Requirement: Since only part of the material below is wanted, output exactly the lines from the one with "LES CHOSES À FAIRE À MIAMI AVANT VOTRE" up to and including the one with "In den Warenkorb".

Records for the task:
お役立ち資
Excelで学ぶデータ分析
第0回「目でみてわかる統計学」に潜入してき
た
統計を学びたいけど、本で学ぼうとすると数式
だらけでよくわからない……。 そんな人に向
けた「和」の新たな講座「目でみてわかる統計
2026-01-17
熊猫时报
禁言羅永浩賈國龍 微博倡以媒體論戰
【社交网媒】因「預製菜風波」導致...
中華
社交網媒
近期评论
...
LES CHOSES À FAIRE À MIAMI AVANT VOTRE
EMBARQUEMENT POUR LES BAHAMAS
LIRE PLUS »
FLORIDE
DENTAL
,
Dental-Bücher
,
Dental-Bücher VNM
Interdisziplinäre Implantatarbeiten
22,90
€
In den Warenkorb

Problem solution:
LES CHOSES À FAIRE À MIAMI AVANT VOTRE
EMBARQUEMENT POUR LES BAHAMAS
LIRE PLUS »
FLORIDE
DENTAL
,
Dental-Bücher
,
Dental-Bücher VNM
Interdisziplinäre Implantatarbeiten
22,90
€
In den Warenkorb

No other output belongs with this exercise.